Lewat organisasi, kita akan mengerti siapa itu manusia dengan segala logikanya, egonya, ketulusannya, dan kadang juga manipulatifnya. Di organisasi pula kita dapat berdiskusi dengan pikiran orang lain, tidak hanya berdebat dengan pikiran sendiri. 

Kita akan belajar bagaimana menjaga komitmen dalam lelah, bagaimana bersuara dalam forum, bagaimana mendengarkan saat ingin menyerang, dan bagaimana tetap hadir meski tak dianggap penting. Kita belajar tentang resiliensi, daya tahan terhadap tekanan, dan kemampuan bangkit dari frustasi sosial.

Organisasi adalah versi kecil dari kehidupan. Bahkan sejak kecil kita sudah mengenalnya, dalam bentuk organisasi domestik bernama keluarga. Maka ketika kita naik satu tahap menjadi mahasiswa, bukankah seharusnya kita pun berani naik satu tahap dalam kesadaran dan tanggung jawab sosial?

***

Tapi mari saya katakan terus terang: berorganisasi itu capek. Berorganisasi itu kadang bikin sakit hati. Kadang kamu merasa tak dihargai, kadang kamu merasa sendirian, dan kadang kamu ingin berhenti saja. 

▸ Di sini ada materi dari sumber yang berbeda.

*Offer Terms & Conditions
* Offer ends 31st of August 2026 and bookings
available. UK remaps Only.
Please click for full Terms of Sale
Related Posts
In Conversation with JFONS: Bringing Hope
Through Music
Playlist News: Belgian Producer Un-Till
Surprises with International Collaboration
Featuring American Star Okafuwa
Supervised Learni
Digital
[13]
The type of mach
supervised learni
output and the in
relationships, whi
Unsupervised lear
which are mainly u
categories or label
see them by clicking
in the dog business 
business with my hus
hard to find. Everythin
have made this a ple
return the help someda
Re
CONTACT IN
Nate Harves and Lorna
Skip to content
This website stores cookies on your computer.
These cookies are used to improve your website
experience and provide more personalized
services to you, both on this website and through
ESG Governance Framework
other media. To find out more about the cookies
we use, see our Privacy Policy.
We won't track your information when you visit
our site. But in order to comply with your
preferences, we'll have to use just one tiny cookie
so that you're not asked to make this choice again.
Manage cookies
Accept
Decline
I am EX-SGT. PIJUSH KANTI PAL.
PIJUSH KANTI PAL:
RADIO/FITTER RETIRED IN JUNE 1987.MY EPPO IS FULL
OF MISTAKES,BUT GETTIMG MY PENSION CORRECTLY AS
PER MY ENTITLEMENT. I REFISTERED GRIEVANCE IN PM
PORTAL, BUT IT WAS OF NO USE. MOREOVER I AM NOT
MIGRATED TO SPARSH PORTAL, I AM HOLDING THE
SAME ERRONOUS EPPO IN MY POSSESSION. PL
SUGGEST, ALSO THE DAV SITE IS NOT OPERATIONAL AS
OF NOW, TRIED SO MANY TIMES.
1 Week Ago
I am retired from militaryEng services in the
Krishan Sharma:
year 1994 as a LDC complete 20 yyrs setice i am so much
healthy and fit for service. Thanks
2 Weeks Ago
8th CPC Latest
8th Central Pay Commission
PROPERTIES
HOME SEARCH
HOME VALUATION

Tapi hidup juga begitu. Maka daripada menunggu hidup menghajar kamu nanti di luar kampus, lebih baik sekarang mulai belajar capek dan sakit, agar kamu tahu nikmatnya istirahat dan leganya rasa sehat.

No pain, no gain, kata sebuah salep otot terkenal. Rasa pegal akan hilang, tapi pelajaran dari rasa itu akan tinggal. Dan dari proses itu pula kamu akan tahu mana yang benar-benar tangguh dan mana yang cuma pengeluh.

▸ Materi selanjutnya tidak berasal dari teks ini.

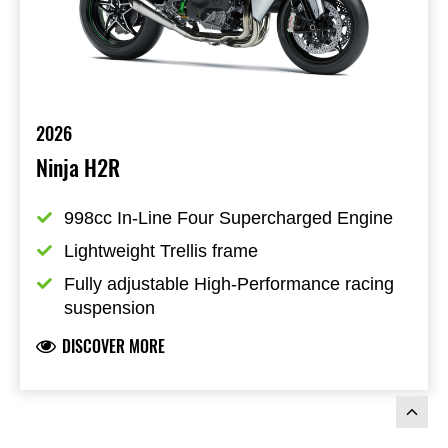
2026
Ninja H2R
998cc In-Line Four Supercharged Engine
Lightweight Trellis frame
Fully adjustable High-Performance racing 
suspension
DISCOVER MORE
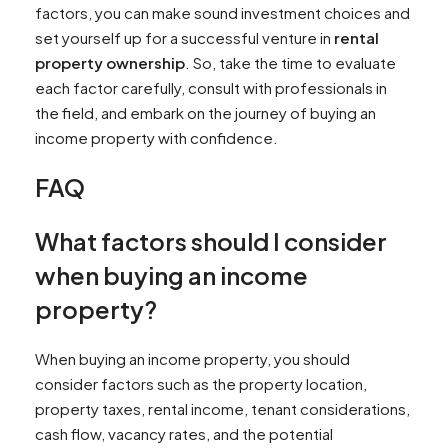
factors, you can make sound investment choices and
set yourself up for a successful venture in
rental
property ownership
. So, take the time to evaluate
each factor carefully, consult with professionals in
the field, and embark on the journey of buying an
income property with confidence.
FAQ
What factors should I consider
when buying an income
property?
When buying an income property, you should
consider factors such as the property location,
property taxes, rental income, tenant considerations,
cash flow, vacancy rates, and the potential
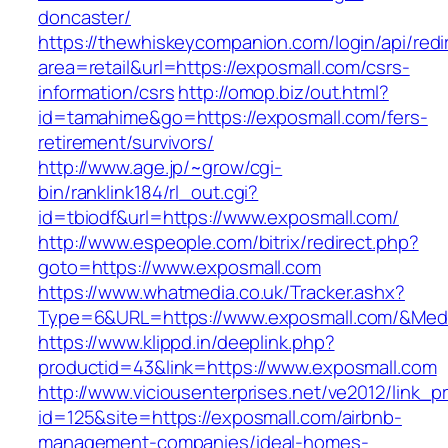
doncaster/
https://thewhiskeycompanion.com/login/api/red
area=retail&url=https://exposmall.com/csrs-
information/csrs
http://omop.biz/out.html?
id=tamahime&go=https://exposmall.com/fers-
retirement/survivors/
http://www.age.jp/~grow/cgi-
bin/ranklink184/rl_out.cgi?
id=tbiodf&url=https://www.exposmall.com/
http://www.espeople.com/bitrix/redirect.php?
goto=https://www.exposmall.com
https://www.whatmedia.co.uk/Tracker.ashx?
Type=6&URL=https://www.exposmall.com/&Med
https://www.klippd.in/deeplink.php?
productid=43&link=https://www.exposmall.com
http://www.viciousenterprises.net/ve2012/link_
id=125&site=https://exposmall.com/airbnb-
management-companies/ideal-homes-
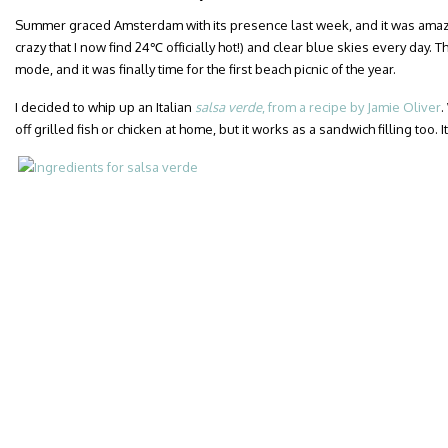
Summer graced Amsterdam with its presence last week, and it was amazing. 
crazy that I now find 24℃ officially hot!) and clear blue skies every day. T
mode, and it was finally time for the first beach picnic of the year.
I decided to whip up an Italian
salsa verde
, from a recipe by Jamie Oliver
.
off grilled fish or chicken at home, but it works as a sandwich filling too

Kita hidup dalam masyarakat yang tidak hanya membutuhkan orang-orang pintar, tapi juga orang-orang tangguh, tahan banting, dan mampu membaca arah. Dan saat lulus nanti, percayalah, yang akan sangat kita butuhkan bukan cuma gelar, tapi juga jaringan pertemanan, akses sosial, dan ruang dukungan. Semua itu bisa kita mulai bangun di organisasi.

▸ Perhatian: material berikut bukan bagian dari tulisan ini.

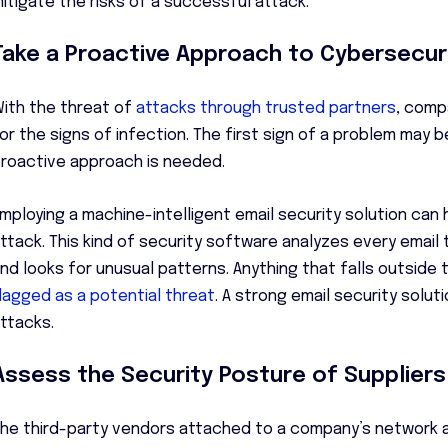
itigate the risks of a successful attack.
Take a Proactive Approach to Cybersecur
ith the threat of
attacks through trusted partners
, comp
or the signs of infection. The first sign of a problem may
roactive approach is needed.
mploying a machine-intelligent email security solution can h
ttack. This kind of security software analyzes every email
nd looks for unusual patterns. Anything that falls outside 
lagged as a potential threat
. A strong email security solu
ttacks.
Assess the Security Posture of Suppliers
he third-party vendors attached to a company’s network ar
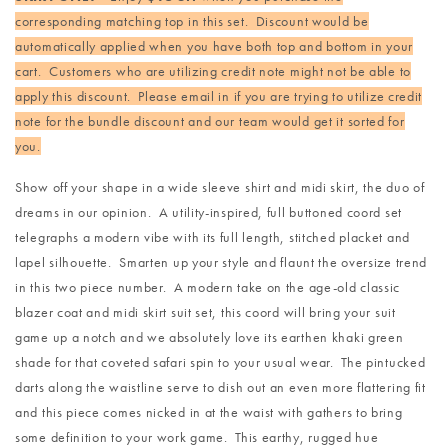
corresponding matching top in this set. Discount would be
automatically applied when you have both top and bottom in your
cart. Customers who are utilizing credit note might not be able to
apply this discount. Please email in if you are trying to utilize credit
note for the bundle discount and our team would get it sorted for
you.
Show off your shape in a wide sleeve shirt and midi skirt, the duo of
dreams in our opinion. A utility-inspired, full buttoned coord set
telegraphs a modern vibe with its full length, stitched placket and
lapel silhouette. Smarten up your style and flaunt the oversize trend
in this two piece number. A modern take on the age-old classic
blazer coat and midi skirt suit set, this coord will bring your suit
game up a notch and we absolutely love its earthen khaki green
shade for that coveted safari spin to your usual wear. The pintucked
darts along the waistline serve to dish out an even more flattering fit
and this piece comes nicked in at the waist with gathers to bring
some definition to your work game. This earthy, rugged hue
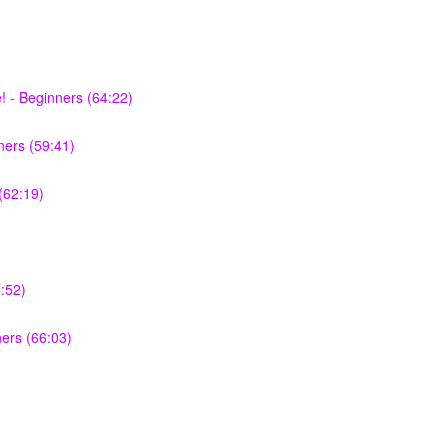
 - Beginners (64:22)
ers (59:41)
(62:19)
:52)
ners (66:03)
)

Saya tahu, beberapa orang mungkin menjadikan contoh gagal dari aktivis mahasiswa sebagai alasan untuk tidak ikut organisasi. Tapi itu logika yang malas. Kita semua sudah tahu bahwa yang gagal memang tidak layak ditiru. Justru karena kita tahu itu salah, maka yang perlu dicari adalah contoh yang ideal. Dan yang ideal memang selalu sedikit, selalu lebih sulit ditemukan, tapi itulah yang justru patut diperjuangkan.

Berorganisasi bukan berarti melupakan studi. Justru sebaliknya, ia adalah sarana agar studi lebih membumi. Ia bukan pelarian dari kelas, tapi perpanjangan dari pembelajaran.

Maka saya menulis ini, bukan sebagai nasihat dari yang lebih tahu, tapi sebagai pengingat dari yang dulu juga pernah muda dan bingung. Saya percaya, satu gagasan kecil yang lahir dari organisasi, bisa tumbuh menjadi gerakan besar. 

Dan siapa tahu, dari forum-forum kecil tempat kalian biasa rapat dan bertengkar hari ini, lahirlah benih-benih perubahan yang kelak mengubah wajah bangsa.